Sir Simon Rattle torna a Bologna per il festival

Il maestro Sir Simon Rattle ritorna nella città emiliana dopo oltre quarant'anni. La sua prima visita risale al 25 maggio 1985, quando si esibì al Teatro Comunale con la sua City of Birmingham Symphony Orchestra. All'epoca aveva trent'anni e non era ancora stato insignito del titolo di baronetto.

Oggi, riconosciuto come uno dei più grandi direttori d'orchestra a livello mondiale, Rattle inaugurerà la 45ª edizione del Bologna Festival.

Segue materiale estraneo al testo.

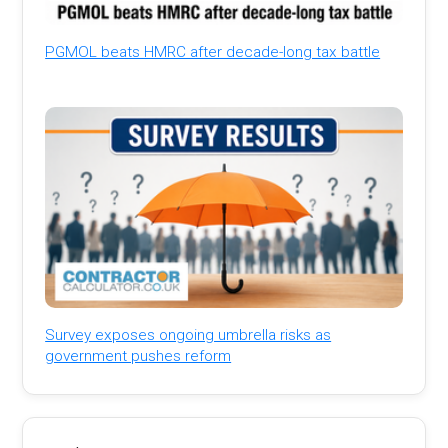
PGMOL beats HMRC after decade-long tax battle
Survey exposes ongoing umbrella risks as
government pushes reform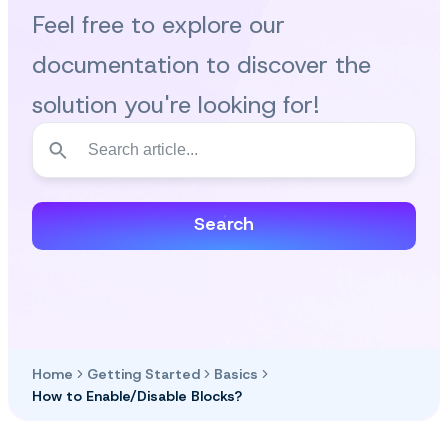
Feel free to explore our
documentation to discover the
solution you're looking for!
Search
Home
Getting Started
Basics
How to Enable/Disable Blocks?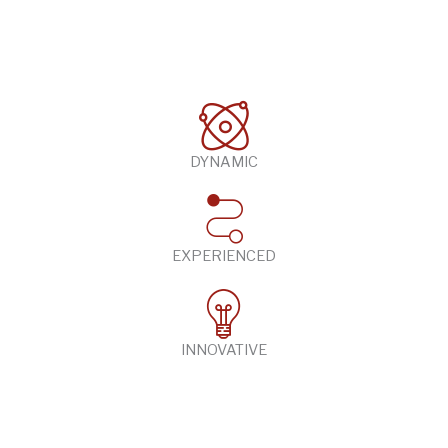
DYNAMIC
EXPERIENCED
INNOVATIVE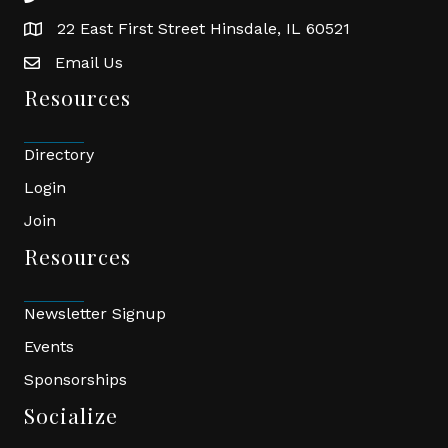
22 East First Street Hinsdale, IL 60521
location
Email Us
email
Resources
Directory
Login
Join
Resources
Newsletter Signup
Events
Sponsorships
Socialize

L'evento si terrà il 29 aprile presso l'Auditorium Manzoni.

Il maestro con la Chamber Orchestra of Europe

Il celebre direttore, originario di Liverpool, salirà sul podio della Chamber Orchestra of Europe. Tra il maestro e questa orchestra esiste un profondo e consolidato rapporto di collaborazione. Per Rattle, questo concerto a Bologna rappresenta un'occasione piuttosto rara.

La Chamber Orchestra of Europe, invece, è quasi di casa sui palcoscenici bolognesi. L'orchestra frequenta la città fin dai primi anni '80. Il suo debutto avvenne sotto la direzione di Claudio Abbado.

Un programma musicale ricercato

Il programma che Sir Simon Rattle presenterà al Manzoni è unico in Italia. Fa parte di un tour europeo iniziato a Berlino. La tournée proseguirà poi in altre città tedesche: Essen, Colonia, Amburgo e Francoforte.

Il concerto si sviluppa in un percorso musicale a ritroso. Si parte dal Novecento per arrivare al tardo Romanticismo. Il programma include la Musica per archi, percussioni e celesta di Béla Bartók.

Seguirà la Sarabanda dal Doktor Faust di Ferruccio Busoni. Infine, verrà eseguita la Sinfonia N. 4 in mi minore Op. 98 di Johannes Brahms.

Analisi delle composizioni in programma

La Musica per archi, percussioni e celesta di Bartók, composta nel 1936, è considerata un vertice della sua produzione artistica. Quest'opera fonde rigore formale, una visione quasi profetica e richiami alla musica popolare.

La Sarabanda dal Doktor Faust di Busoni proviene dall'opera incompiuta. Questa fu rappresentata proprio a Bologna nel 1985. La composizione rielabora la danza barocca in chiave moderna, creando un'atmosfera cupa e introspettiva con armonie complesse.

La Quarta Sinfonia di Brahms, creata tra il 1884 e il 1885, rappresenta il culmine della sua produzione sinfonica. È un'opera caratterizzata da grande coerenza strutturale e profonda espressività. Brahms sceglie un linguaggio raffinato, evitando effetti musicali superflui.